UW News

March 8, 2007

Having fun, mastering skills outscore ‘winning at all costs’ for young athletes

Boys and girls who played basketball for coaches trained to emphasize personal improvement, giving maximum effort, having fun and supporting their teammates reported lower levels of sport anxiety compared with athletes playing for untrained coaches. Further, athletes playing for trained coaches showed positive changes in their personal achievement goals, according to a pair of companion studies by University of Washington sport psychologists.


The research is the first to show that a coaching intervention is as effective with girls as it is with boys, said Ronald Smith and Frank Smoll, the UW psychology professors who headed the project. In addition, the new studies also indicate that the positive effects of what they call a “Mastery Approach to Coaching” may extend beyond athletic arena and into the classroom.


The mastery approach was developed by the UW researchers as a way to promote positive and supportive communication between coaches and athletes. It was created to counteract what sport psychologists term an “ego climate” where success is defined as being better than others and the main goal is winning at all costs. The intervention was offered as a 75-minute educational workshop for these studies.


The UW researcher team compared the different coaching approaches by working with two separate youth basketball leagues in Seattle run by the Catholic Youth Organization and Seattle Parks and Recreation. More than 200 athletes 10 to 14 years of age and 37 coaches were involved in the studies. The number of boys slightly exceeded the girls.


All of the coaches in one of the leagues attended the mastery workshop prior to the season. Coaches in the other league were not given the intervention. All of the athletes were given a battery of questionnaires twice, 12 weeks apart. These tests included one that measured their level of competitive anxiety and another that charted their personal achievement goals in sports. The measures were administered the week before the coaches attended the mastery workshop and later near the end of the season when teams were still competing for spots in each league’s playoffs. A questionnaire measuring the athletes’ achievement goals in academics was also included in the second battery of tests.

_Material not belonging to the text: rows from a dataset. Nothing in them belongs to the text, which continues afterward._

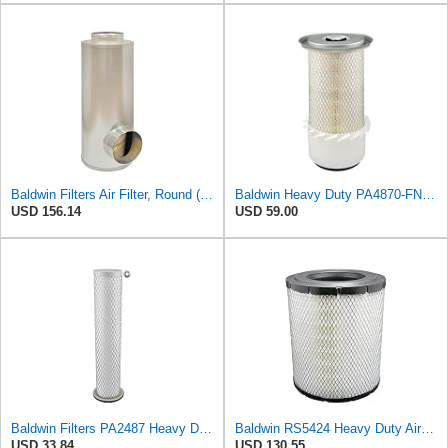
Baldwin Filters Air Filter, Round (PA2721)
Baldwin Heavy Duty PA4870-FN Air Filter,5-1/4 x 12-3/32 in.
USD 156.14
USD 59.00
Baldwin Filters PA2487 Heavy Duty Air Filter (2-31/32 x 14-3/32 in.)
Baldwin RS5424 Heavy Duty Air Filter (10 in.L)
USD 33.84
USD 130.55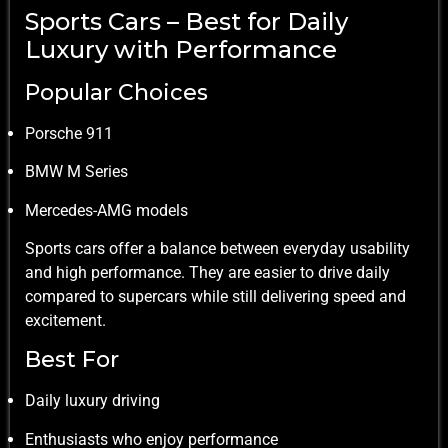
Sports Cars – Best for Daily
Luxury with Performance
Popular Choices
Porsche 911
BMW M Series
Mercedes-AMG models
Sports cars offer a balance between everyday usability
and high performance. They are easier to drive daily
compared to supercars while still delivering speed and
excitement.
Best For
Daily luxury driving
Enthusiasts who enjoy performance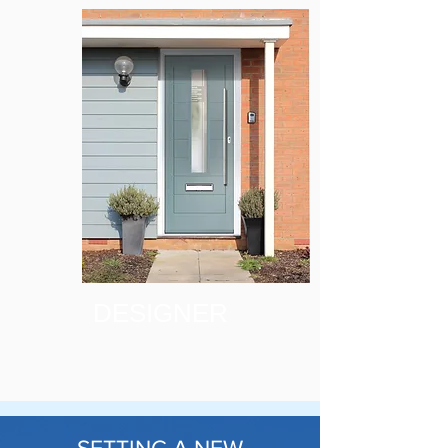
DESIGNER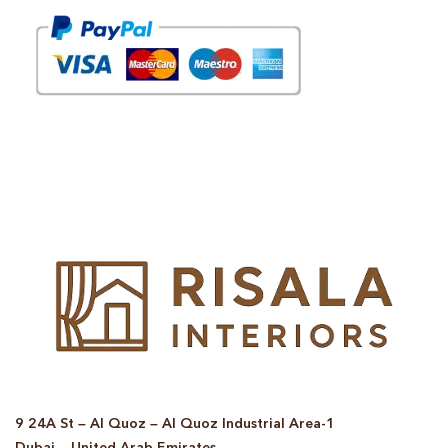
© Copyright 2025 Risala Furniture - All rights reserved
9 24A St – Al Quoz – Al Quoz Industrial Area-1
Dubai – United Arab Emirates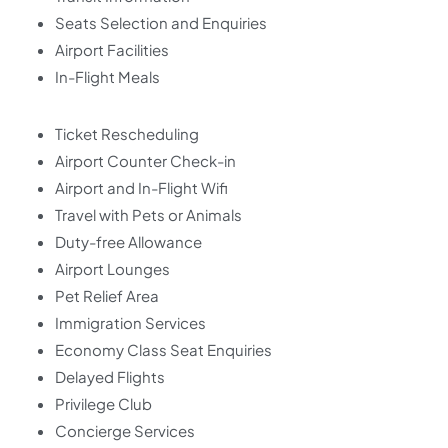
Seats Selection and Enquiries
Airport Facilities
In-Flight Meals
Ticket Rescheduling
Airport Counter Check-in
Airport and In-Flight Wifi
Travel with Pets or Animals
Duty-free Allowance
Airport Lounges
Pet Relief Area
Immigration Services
Economy Class Seat Enquiries
Delayed Flights
Privilege Club
Concierge Services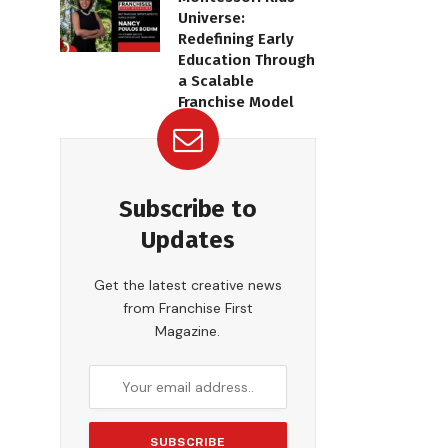
Universe:
Redefining Early
Education Through
a Scalable
Franchise Model
Subscribe to
Updates
Get the latest creative news
from Franchise First
Magazine.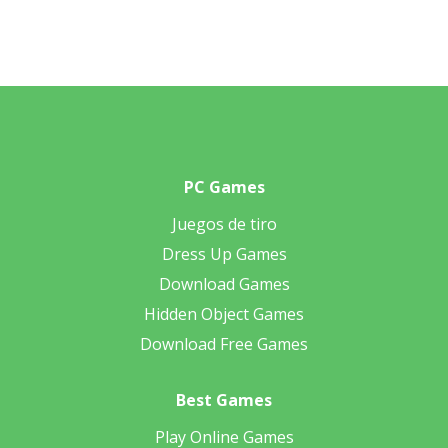
PC Games
Juegos de tiro
Dress Up Games
Download Games
Hidden Object Games
Download Free Games
Best Games
Play Online Games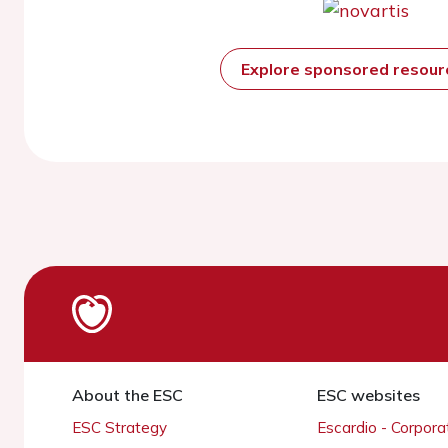
Explore sponsored resou
About the ESC
ESC websites
ESC Strategy
Escardio - Corpor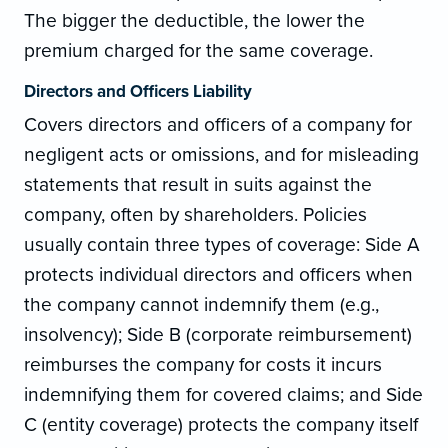
The bigger the deductible, the lower the
premium charged for the same coverage.
Directors and Officers Liability
Covers directors and officers of a company for
negligent acts or omissions, and for misleading
statements that result in suits against the
company, often by shareholders. Policies
usually contain three types of coverage: Side A
protects individual directors and officers when
the company cannot indemnify them (e.g.,
insolvency); Side B (corporate reimbursement)
reimburses the company for costs it incurs
indemnifying them for covered claims; and Side
C (entity coverage) protects the company itself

The pre-season round of measures showed little difference among the two groups of athletes in their levels of anxiety or in their sports achievement goals. But 12 weeks later, it was a different story. Athletes playing under trained coaches reported decreased levels of physical anxiety (such as queasy stomach, feeling tense and tight muscles), mental anxiety (worrying about performing poorly) and concentration problems (inability to focus on what they were supposed to do while playing). In contrast, the level of anxiety increased for the athletes playing for the untrained coaches.


In addition, the athletic goals of the two groups of children were different. As the season progressed, girls and boys playing for the trained coaches were more likely to score higher on questions such as “I feel successful when I play as well as I can” while those playing for untrained coaches scored higher on questions such as “I feel successful when my team wins.”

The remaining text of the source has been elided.